PMC Twenty 26 (2014)
We've come to expect excellence from PMC's Twenty range and the Twenty 26 are no exception.
Though there are more revealing high-end floorstanders available – mostly at higher prices – few are as musical or as balanced as the Twenty 26.
With strong dynamics, impressive detail and an unfussy, musical nature – it is hard to fault the 26s in any one particular area.
MORE: PMC Twenty 26 review
Spendor SP2/3R2 (2016)
It'd be easy to dismiss Spendor's SP2/3R2 as some kitsch, retro throwback, but that would be to miss out on an easy-going loudspeaker.
Some rivals produced a more exciting listen, but this large standmounter delivered a huge sonic stage with class-leading scale and authority.
They didn't grab your attention with sonic fireworks, but with relaxed, insightful sound.
MORE: Spendor SP2/3R2 review
Spendor A4 (2017)
We noted recent Spendor speakers tended to prioritise analysis over entertainment.
But not so the A4, which is capable of both.

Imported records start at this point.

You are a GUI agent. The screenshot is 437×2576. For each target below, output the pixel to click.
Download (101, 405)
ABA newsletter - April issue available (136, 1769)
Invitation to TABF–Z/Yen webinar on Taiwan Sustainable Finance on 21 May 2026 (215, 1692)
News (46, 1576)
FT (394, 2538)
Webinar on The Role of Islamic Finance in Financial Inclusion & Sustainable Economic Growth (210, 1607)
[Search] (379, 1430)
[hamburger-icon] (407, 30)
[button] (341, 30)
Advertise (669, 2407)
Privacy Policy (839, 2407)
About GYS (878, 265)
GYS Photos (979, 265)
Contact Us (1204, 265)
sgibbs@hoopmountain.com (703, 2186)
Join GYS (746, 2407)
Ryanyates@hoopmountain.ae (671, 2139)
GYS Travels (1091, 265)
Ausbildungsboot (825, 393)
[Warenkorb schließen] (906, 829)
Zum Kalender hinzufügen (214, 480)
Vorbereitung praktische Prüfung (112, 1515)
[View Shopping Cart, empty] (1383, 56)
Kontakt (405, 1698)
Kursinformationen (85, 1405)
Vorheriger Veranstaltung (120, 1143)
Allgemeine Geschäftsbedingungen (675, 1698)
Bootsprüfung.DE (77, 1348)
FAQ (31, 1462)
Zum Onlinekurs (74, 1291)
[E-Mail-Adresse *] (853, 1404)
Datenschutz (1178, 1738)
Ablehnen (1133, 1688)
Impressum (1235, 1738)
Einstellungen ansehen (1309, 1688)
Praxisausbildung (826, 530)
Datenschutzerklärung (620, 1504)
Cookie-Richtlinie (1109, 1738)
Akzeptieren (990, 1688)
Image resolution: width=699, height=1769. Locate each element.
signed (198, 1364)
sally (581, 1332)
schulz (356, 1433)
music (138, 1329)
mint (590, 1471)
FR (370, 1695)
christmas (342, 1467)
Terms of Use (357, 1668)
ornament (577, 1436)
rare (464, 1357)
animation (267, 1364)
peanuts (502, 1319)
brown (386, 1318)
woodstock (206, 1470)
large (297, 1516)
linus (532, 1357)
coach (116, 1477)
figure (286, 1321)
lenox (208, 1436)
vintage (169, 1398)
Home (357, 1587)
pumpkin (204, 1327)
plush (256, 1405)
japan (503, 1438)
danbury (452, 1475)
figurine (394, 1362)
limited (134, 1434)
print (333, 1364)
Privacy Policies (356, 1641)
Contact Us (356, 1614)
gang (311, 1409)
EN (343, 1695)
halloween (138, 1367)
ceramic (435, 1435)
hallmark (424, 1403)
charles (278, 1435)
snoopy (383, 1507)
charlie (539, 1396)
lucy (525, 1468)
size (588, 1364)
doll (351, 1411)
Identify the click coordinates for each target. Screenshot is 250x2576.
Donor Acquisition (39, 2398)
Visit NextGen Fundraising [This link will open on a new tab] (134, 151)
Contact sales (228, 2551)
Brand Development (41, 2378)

With a presentation that is articulate and expressive, they have plenty of detail, insight and a lovely midrange.
Put them away from a rear wall and these unfussy, compact floorstanders are splendid company.
MORE: Spendor A4 review
JBL K2 S9900 (2017)
The K2s are fabulous, retro-styled speakers. Oddly proportioned – wider than they are deep – and weighing 83kg each, these speakers are not to be trifled with.
The horn-loaded tweeter and midrange units help their performance in larger rooms, offering exceptional resolution and great insight.
If you have a big enough bank balance, these JBLs are among the best speakers money can buy.